I was recommended
this book for it’s ‘Edgeland’ or liminal feel, but I couldn’t find that
feeling. Perhaps as a European I was unable to tap into the real scope that MaCauley
was driving at with his vision of an American Midwest that has broadened in
distance due to a technologically-strapped future that must rely on foot and
horse for travel. We aren’t given much of a time frame for this future, and I
feel it unfortunately falls into that nebulous ‘in the time before’
storytelling, also somewhat reflected in the over-the-top and jumbled choice of
title & subtitle. This is also prominent in the referral to our own era as
the time of the ‘forefathers,’ with ruined ‘forefather cities’ and roads treated
with wonder. More interesting was the treatment of geography; Lake Erie, without
constant use and treatment by humans, changes shape, casting a long swamp over
much of its flood plains, covering roads and settlements under swamp and lake.
The few
passages we get on the race war that consumed the US preceding any kind of
collapse were the main hook for me, feeling like the inevitable end of a
chaotic nation from a writer standing in the cold war era (originally published in 1979.) Some have read this sub-plot
as a racist prediction, claiming the black population of the United States is
blamed for its doom, even comparing the book to the infamous Turner Diaries,
but I feel it was fairly implicit that we are rooting for the black
liberation movement as it is shown to us through the eyes of an African-American
intellectual and former reporter whose protected and hidden journal we are
exposed to. We are shown the natural conclusion to white ignorance; as the
world creeps closer and closer to a nuclear war the United States Government
(or USG as it is referred to as a faction in this near-future civil conflict)
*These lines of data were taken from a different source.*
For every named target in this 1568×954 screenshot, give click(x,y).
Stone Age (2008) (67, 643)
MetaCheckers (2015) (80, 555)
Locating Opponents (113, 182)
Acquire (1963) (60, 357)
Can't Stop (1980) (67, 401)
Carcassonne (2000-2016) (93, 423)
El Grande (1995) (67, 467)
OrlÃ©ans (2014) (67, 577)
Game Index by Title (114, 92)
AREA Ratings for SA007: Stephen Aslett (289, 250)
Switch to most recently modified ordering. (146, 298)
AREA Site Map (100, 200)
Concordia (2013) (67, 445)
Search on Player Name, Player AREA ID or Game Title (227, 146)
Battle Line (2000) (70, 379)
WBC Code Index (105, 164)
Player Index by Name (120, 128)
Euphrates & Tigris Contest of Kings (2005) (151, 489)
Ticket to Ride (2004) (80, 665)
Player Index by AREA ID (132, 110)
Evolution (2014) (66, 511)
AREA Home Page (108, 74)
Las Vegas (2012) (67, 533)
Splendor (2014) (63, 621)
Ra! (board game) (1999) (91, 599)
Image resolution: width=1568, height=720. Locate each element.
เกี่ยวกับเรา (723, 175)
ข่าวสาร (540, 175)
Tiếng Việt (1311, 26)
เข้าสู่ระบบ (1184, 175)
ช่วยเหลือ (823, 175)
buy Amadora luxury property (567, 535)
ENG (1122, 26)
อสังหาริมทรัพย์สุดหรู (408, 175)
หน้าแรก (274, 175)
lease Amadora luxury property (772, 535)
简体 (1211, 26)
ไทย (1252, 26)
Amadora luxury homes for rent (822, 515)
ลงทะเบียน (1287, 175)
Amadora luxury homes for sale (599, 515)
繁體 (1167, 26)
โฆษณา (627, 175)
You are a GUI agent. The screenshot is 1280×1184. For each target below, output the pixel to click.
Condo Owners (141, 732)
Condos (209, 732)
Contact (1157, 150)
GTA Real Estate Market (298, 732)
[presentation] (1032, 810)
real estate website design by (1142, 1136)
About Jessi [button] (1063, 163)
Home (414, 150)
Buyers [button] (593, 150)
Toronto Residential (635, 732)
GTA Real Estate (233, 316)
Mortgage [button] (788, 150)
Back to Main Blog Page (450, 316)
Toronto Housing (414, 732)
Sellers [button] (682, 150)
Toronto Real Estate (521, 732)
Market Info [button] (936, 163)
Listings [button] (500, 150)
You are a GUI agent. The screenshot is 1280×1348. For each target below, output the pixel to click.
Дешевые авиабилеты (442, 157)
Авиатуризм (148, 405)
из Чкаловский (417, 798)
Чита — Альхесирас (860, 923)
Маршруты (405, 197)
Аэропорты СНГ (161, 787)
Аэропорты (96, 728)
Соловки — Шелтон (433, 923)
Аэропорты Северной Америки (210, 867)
becomes immaturely obsessed inward, becoming “genocidal” against a more and
more promising black power movement resulting in a war that bursts from the
tension of maltreatment of African-Americans as they increasingly make up the
population of urban areas.
The race war was the drawing moment
in the early pages- and then it stops. We are never again given a glimpse of
this pivotal moment in this ‘secret history,’ and are instead told that the
Black Liberation movement (BLAC- Black Liberation Army Corps) led by ‘Brother
Soul’ in this near-future instance (set in 1983-6) were defeated and a
successful genocide waged on African-Americans, the horrific beginnings of which
we witness as BLAC and the USG clash in Gary, Indiana. African-Americans become
canonized as a ‘shadow people’ who cause the end of the ‘forefather’s’ world-
but the reader has been told the truth of nuclear strikes in the ex-reporter’s
journal. The remnants of the USG become the villainous slavers, the ‘horsemen,’
becoming more and more stylized as a sort of future confederate army.
MaCauley then settles in to the far future, telling a story of only whites, with simply too many shadows of story cast before being lost; we are told about different factions, individuals and their choices, even fictional cultural nuances, but not necessarily where it all goes or what it all means. Perhaps this is a disservice to the bulk of the story which is fundamentally the story of Kincaid, the wanderer as he follows his Esso road map and intuition to explore an area made vaster and vaster by it’s unknowns. A fairly likeable story of individuals striving for knowledge and freedom, but I can’t help but be hung-up on the dead end treatment the civil war was given. Perhaps as he wrote in a melting pot moment, with debates on race within the context of Vietnam, South Africa still in apartheid and riots such as the Los Angeles riots on the horizon, MaCauley didn’t realize that the contemporary teetering edge of society he was portraying was the more interesting part of the story.
A Secret History of Time to Come: A Chilling Vision of the Far Future by Robie Macauley (London, Corgi Books) 1983.